It came to my mind recently in the middle of a particular blog conversation.
Here's the letter:
I have read your manuscript with some attention. By the argument it contains against a particular Providence, though you allow a general Providence, you strike at the foundations of all religion. For, without the belief of a Providence that takes cognisance of, guards, and guides, and may favor particular persons, there is no motive to worship a Deity, to fear his displeasure, or to pray for his protection. I will not enter into any discussion of your principles, though you seem to desire it. At present I shall only give you my opinion that, though your reasons are subtle, and may prevail with some readers, you will not succeed so as to change the general sentiments of mankind on that subject, and the consequence of printing this piece will be, a great deal of odium drawn upon yourself, mischief to you, and no benefit to others. He that spits against the wind spits in his own face.
But were you to succeed, do you imagine any good would be done by it? You yourself may find it easy to live a virtuous life, without the assistance afforded by religion; you having a clear perception of the advantage of virtue, and the disadvantages of vice, and possessing a strength of resolution sufficient to enable you to resist common temptations. But think how great a portion of mankind consists of weak and ignorant men and women, and of inexperienced, inconsiderate youth of both sexes, who have need of the motives of religion to restrain them from vice, to support their virtue, and retain them in the practice of it till it becomes habitual, which is the great point for its security. And perhaps you are indebted to her originally, that is to your religious education, for the habits of virtue upon which you now justly value yourself. You might easily display your excellent talents of reasoning upon a less hazardous subject, and thereby obtain a rank with our most distinguished authors. For among us it is not necessary, as among the Hottentots, that a youth, to be raised into the company of men, should prove his manhood by beating his mother.

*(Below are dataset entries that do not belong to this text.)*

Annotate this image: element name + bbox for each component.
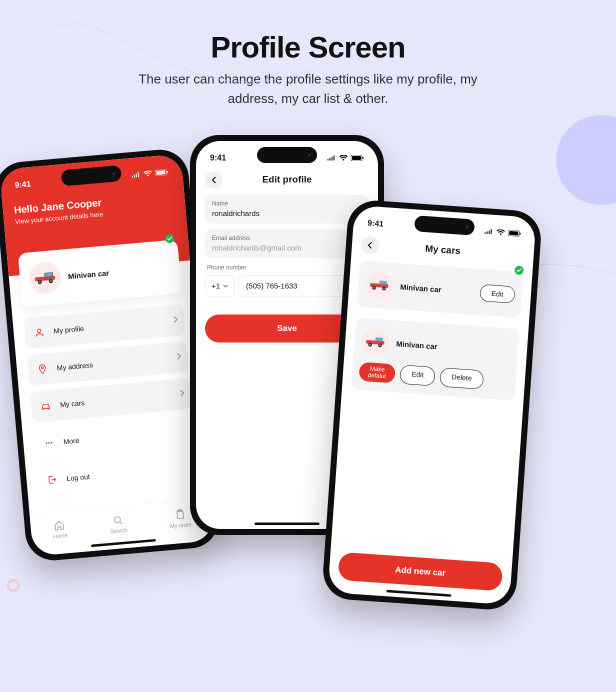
back-button[interactable]	[360, 236, 380, 254]
car-thumb	[28, 261, 62, 296]
status-time: 9:41	[14, 180, 31, 190]
phone-profile-home: 9:41 Hello Jane Cooper View your account…	[0, 148, 221, 563]
back-button[interactable]	[205, 171, 223, 189]
menu-my-address[interactable]: My address	[26, 341, 188, 386]
svg-rect-1	[156, 170, 166, 175]
dynamic-island	[257, 147, 317, 163]
status-time: 9:41	[210, 154, 226, 162]
bottom-tabbar: Home Search My order	[30, 498, 214, 556]
menu-label: My address	[56, 361, 93, 372]
battery-icon	[351, 155, 364, 161]
car-thumb	[364, 270, 394, 300]
car-card: Minivan car Make defalut Edit Delete	[351, 318, 520, 401]
delete-car-button[interactable]: Delete	[440, 368, 484, 390]
tab-search[interactable]: Search	[108, 514, 128, 534]
menu-more[interactable]: More	[33, 415, 195, 460]
signal-icon	[327, 155, 336, 161]
svg-rect-21	[352, 156, 361, 160]
chevron-right-icon	[176, 352, 182, 362]
edit-car-button[interactable]: Edit	[480, 284, 516, 304]
screen-title: My cars	[425, 243, 461, 256]
user-icon	[31, 324, 48, 340]
car-small-icon	[38, 398, 54, 414]
country-code-value: +1	[212, 282, 220, 290]
svg-rect-2	[166, 171, 168, 173]
car-icon	[34, 270, 56, 286]
svg-point-15	[48, 442, 50, 444]
phone-number-value: (505) 765-1633	[246, 282, 298, 290]
menu-label: Log out	[66, 472, 90, 482]
home-indicator	[386, 590, 452, 597]
signal-icon	[131, 172, 140, 178]
tab-label: My order	[170, 521, 192, 529]
menu-label: My cars	[60, 398, 85, 408]
chevron-right-icon	[173, 316, 179, 325]
menu-label: More	[63, 436, 80, 446]
menu-my-profile[interactable]: My profile	[24, 304, 186, 349]
wifi-icon	[143, 170, 152, 178]
chevron-down-icon	[223, 284, 228, 288]
wifi-icon	[339, 155, 348, 161]
svg-point-17	[114, 516, 120, 522]
tab-label: Search	[110, 526, 128, 534]
car-label: Minivan car	[400, 282, 442, 294]
screen-title: Edit profile	[262, 174, 312, 184]
svg-rect-25	[520, 232, 520, 234]
home-icon	[54, 519, 66, 531]
car-card-default: Minivan car Edit	[356, 260, 524, 318]
default-badge	[514, 266, 524, 275]
tab-label: Home	[52, 532, 68, 540]
clipboard-icon	[174, 508, 186, 520]
name-value: ronaldrichards	[212, 209, 362, 218]
menu-logout[interactable]: Log out	[36, 452, 198, 496]
car-label: Minivan car	[396, 339, 438, 350]
wifi-icon	[496, 229, 506, 236]
name-field[interactable]: Name ronaldrichards	[205, 195, 369, 224]
email-field[interactable]: Email address ronaldrichards@gmail.com	[205, 230, 369, 258]
check-icon	[167, 236, 172, 242]
add-new-car-label: Add new car	[395, 565, 446, 578]
status-time: 9:41	[367, 218, 384, 228]
svg-rect-27	[380, 280, 387, 284]
svg-point-16	[50, 442, 52, 444]
email-placeholder: ronaldrichards@gmail.com	[212, 244, 362, 252]
country-code-select[interactable]: +1	[205, 275, 234, 296]
current-car-label: Minivan car	[68, 268, 110, 280]
phone-my-cars: 9:41 My cars	[322, 198, 543, 611]
battery-icon	[508, 230, 522, 237]
name-label: Name	[212, 200, 362, 207]
svg-rect-33	[376, 338, 383, 342]
svg-rect-22	[362, 157, 364, 159]
svg-point-14	[46, 442, 47, 444]
home-indicator	[254, 522, 320, 525]
page-subtitle: The user can change the profile settings…	[118, 70, 498, 108]
menu-my-cars[interactable]: My cars	[30, 378, 192, 423]
edit-car-button[interactable]: Edit	[400, 364, 436, 386]
save-label: Save	[277, 324, 297, 333]
battery-icon	[155, 169, 168, 176]
signal-icon	[484, 228, 494, 234]
email-label: Email address	[212, 234, 362, 242]
chevron-left-icon	[212, 176, 216, 184]
chevron-right-icon	[180, 390, 186, 399]
svg-point-10	[37, 329, 41, 333]
make-default-button[interactable]: Make defalut	[358, 362, 396, 384]
tab-my-order[interactable]: My order	[168, 508, 192, 529]
add-new-car-button[interactable]: Add new car	[338, 552, 503, 592]
car-icon	[365, 335, 386, 348]
more-icon	[41, 435, 58, 452]
logout-icon	[44, 472, 60, 488]
location-icon	[34, 361, 51, 378]
tab-home[interactable]: Home	[52, 519, 68, 539]
svg-rect-24	[509, 231, 518, 236]
search-icon	[112, 514, 124, 526]
check-icon	[516, 268, 522, 273]
page-title: Profile Screen	[0, 30, 616, 64]
car-thumb	[360, 327, 390, 357]
menu-label: My profile	[54, 324, 84, 335]
chevron-left-icon	[368, 242, 373, 249]
car-icon	[369, 278, 390, 292]
svg-point-11	[42, 366, 44, 368]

I would advise you, therefore, not to attempt unchaining the tiger, but to burn this piece before it is seen by any other person, whereby you will save yourself a great deal of mortification by the enemies it may raise against you, and perhaps a great deal of regret and repentance. If men are so wicked with religion, what would they be if without it?
Franklin's argument against the viability of the recipient to change men's minds about religion doesn't hold much sway with me. If ideas rise and fall only according to their ability to convince others to agree with them, then our successful ideas are only forms of pre-approved conclusions that won't upset the apple cart.
I think history proves that ideas which might seem unconvincing and insignificant at first to mankind can slowly start to brew and gain strength. In fact many movements start relatively small, with a handful of thinkers and proponents.
Yet, even though I would disagree with the motivation behind some of Franklin's comments, he does strike at my heart with this comment; "And perhaps you are indebted to her originally, that is to your religious education, for the habits of virtue upon which you now justly value yourself."
It is a truth that I can't deny.
Since our great church shopping adventure began towards the end of the summer, we have semi-regularly landed in an ELCA (Evangelical Lutheran Church in America) church. And, I have been pleasantly surprised by it. Not having much experience with Lutheranism, other than a few visits here and there in the course of my life, and also being aware that the ELCA is the more liberal version of Lutheranism, I wasn't quite sure what to expect.
What I have found has been peaceful and refreshing to me. The service has contemporary music, but also follows the traditional liturgical forms, with specific acknowledgments of the readings, confessions of the congregation, recitation of The Lord's Prayer through song, and culminating in communion. There is something powerful in the entire congregation lining up and one by one receiving communion form the pastor and his lay helper. For one brief moment, every congregant is being acknowledged and participating in a meaningful ritual.
And so...what do I ponder with all my doubts as I sit in the pews and here a sermon from the gospels and sing along to a creed of which I am not completely certain? Do I feel like a hypocrite? A liar? A great pretender?
No. I don't. I don't feel like that, at least not at this point.
You see, I recognize what Franklin says, I owe much to my religious education. It has made me who I am. And, not only has it made me who I am, but I need it to continually remake me. I need the encouragement that I have felt from this local congregation. I need to be reminded to appeal to the better angels of my nature because I don't get that anywhere else. There is no encouragement form the world at large for me to strive to be a better person, to encourage me when I fail, to tell me that there is a better way to live life. Whether or not I intellectually assent to every orthodox doctrine, I have not arrived and I still need that emotional connection with something other than myself.
And the stories and words and parables that have moved me for almost 20 years.....they still move me. They still have the power to speak to me, even in my skeptical state, though the mode of operation differs.